The brass block on a '69 is likely just a distributor and warning switch. GM as a rule did not change to combo valves until '71. Before that, they had a separate hold-off (metering) valve for the front, and many models also got a separate proportioning valve for the rear.
You can easily tell if it is a combo valve or just the dist/switch. If it has a rubber button and a big nut, it is a combo valve. Otherwise you need the separate valving for a balanced system.
The 1/4" master line goes to the rear brakes. It is 1/4" from the master to the switch/valve, and to the rear hose, where it Ts off to 3/16" across the rear axle.
The 3/16" master line(s) go to the front. Single 3/16" line from master, then two 3/16"lines coming from switch.. one to each front wheel.
If the master has resivoirs of the same size, GM usually put the front brakes on the front resivoir back then, but it could be either way. If one resivoir is larger, it goes to the front.

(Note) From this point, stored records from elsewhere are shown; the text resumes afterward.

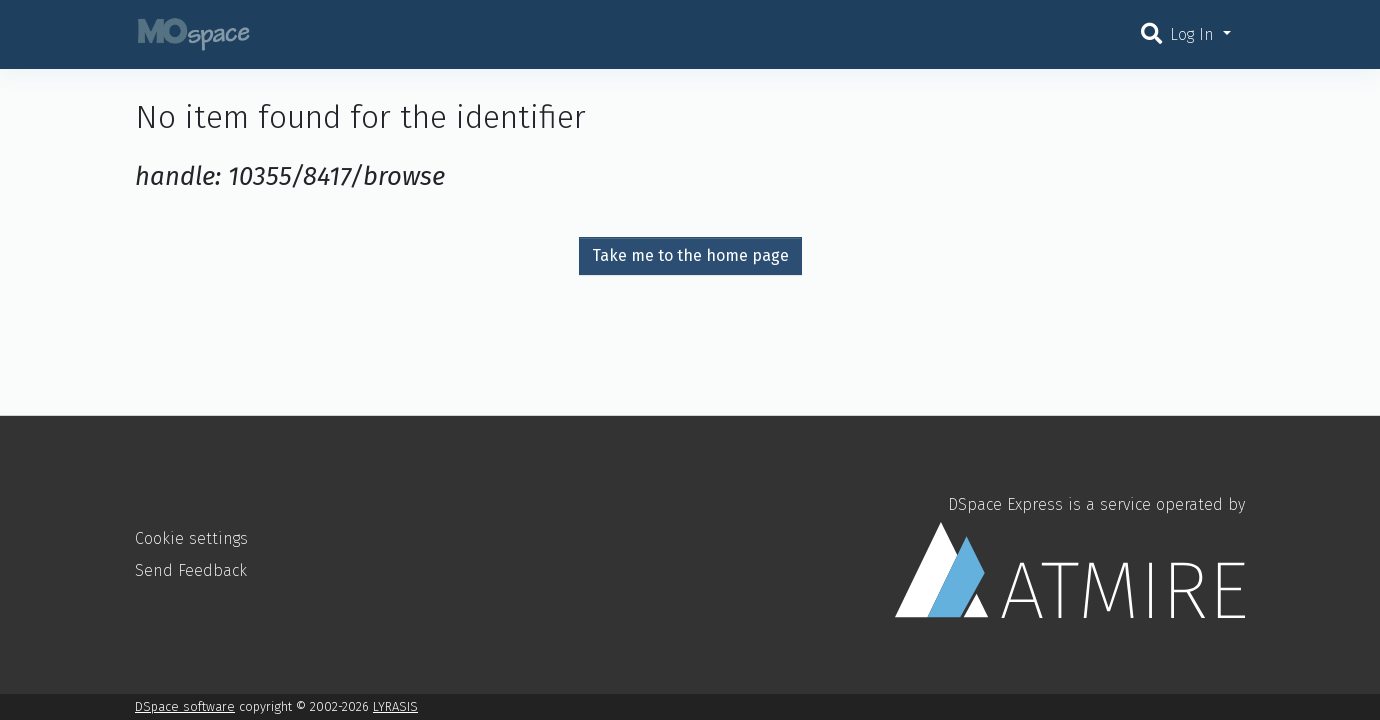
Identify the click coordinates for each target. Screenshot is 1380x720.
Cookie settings (191, 538)
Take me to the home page (690, 255)
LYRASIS (395, 706)
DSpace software (185, 706)
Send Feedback (191, 570)
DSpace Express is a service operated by (1070, 556)
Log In (1194, 34)
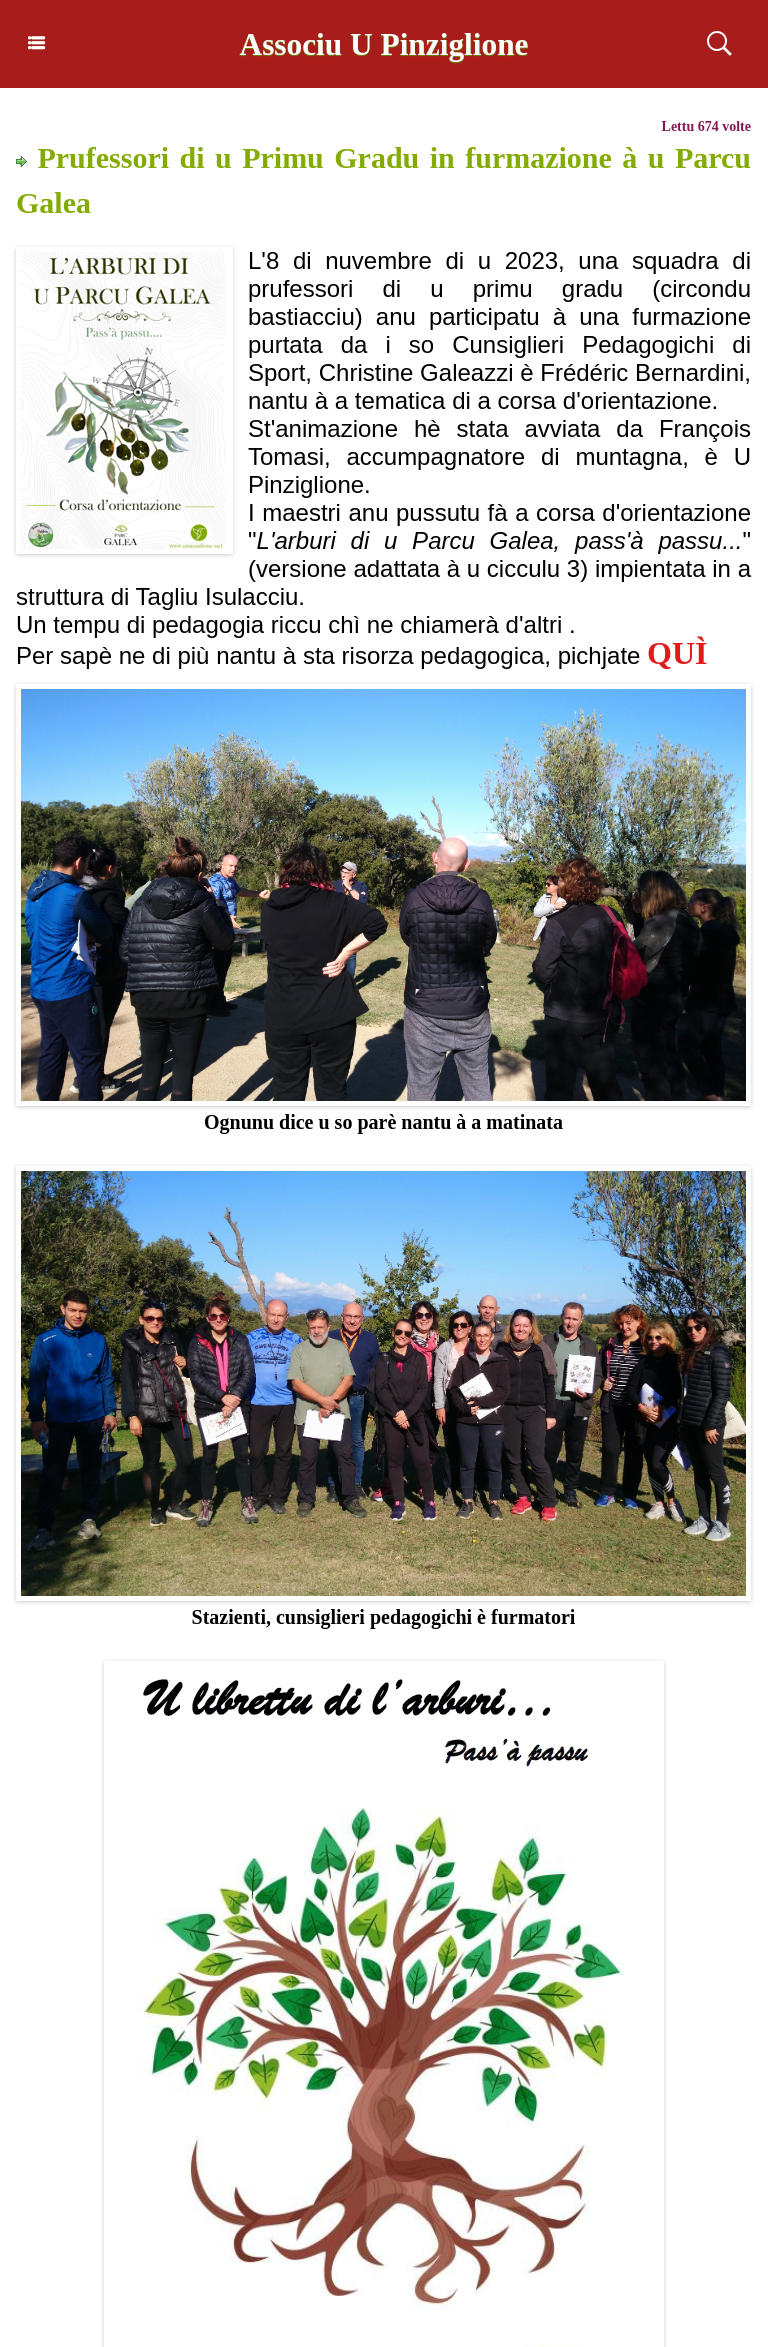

You may be able to tell by the brass seat inside the master ports. One might have a larger flare, and goes to the rear. You cant tell by the fitting size, as the line fittings were all different sizes for ease of assembly. If you have the OE lines and master, you may be able to tell from that because the fittings do not interchange from port to port. They may also be the same fitting size for the master and valve on the same circuit though. (hope that made sense)
Yes you need to bench bleed... Always.